*PROBLEM STATEMENT*:
Go through the entries below and tally the lines containing the string "Ремонт"; report only the tally.

Dataset items
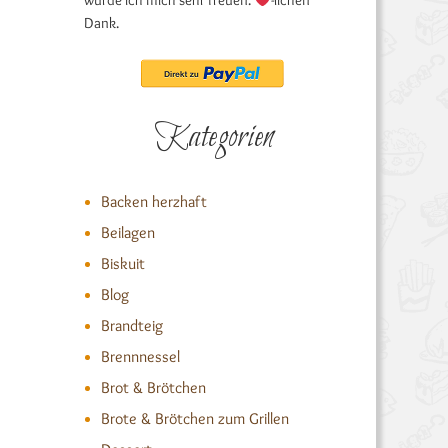
würde ich mich sehr freuen.
-lichen
Dank.
Kategorien
Backen herzhaft
Beilagen
Biskuit
Blog
Brandteig
Brennnessel
Brot & Brötchen
Brote & Brötchen zum Grillen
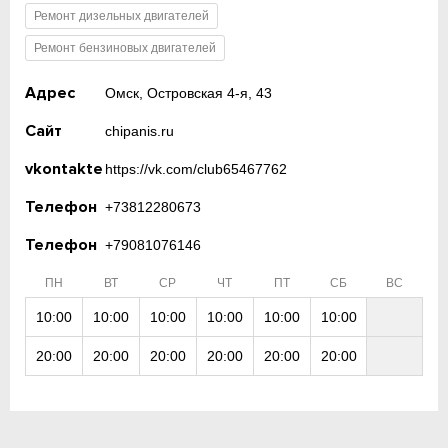
Ремонт дизельных двигателей
Ремонт бензиновых двигателей
Адрес
Омск, Островская 4-я, 43
Сайт
chipanis.ru
vkontakte
https://vk.com/club65467762
Телефон
+73812280673
Телефон
+79081076146
ПН
ВТ
СР
ЧТ
ПТ
СБ
ВС
10:00
10:00
10:00
10:00
10:00
10:00
20:00
20:00
20:00
20:00
20:00
20:00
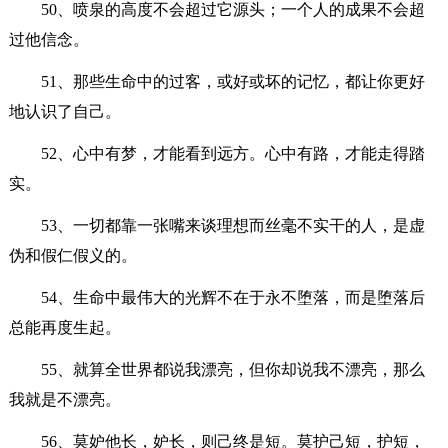
50、喷泉的高度不会超过它源头；一个人的成果不会超
过他信念。
51、那些生命中的过客，或好或坏的记忆，都让你更好
地认识了自己。
52、心中有梦，才能看到远方。心中有路，才能走得踏
实。
53、一切都靠一张嘴来谈理想而丝毫不实干的人，是虚
伪和假仁假义的。
54、生命中最伟大的光辉不在于永不堕落，而是堕落后
总能再度生起。
55、就算全世界都说我漂亮，但你却说我不漂亮，那么
我就是不漂亮。
56、莫妒他长，妒长，则己终是短。莫护己短，护短，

*RESPONSE TO THIS EXERCISE*:
2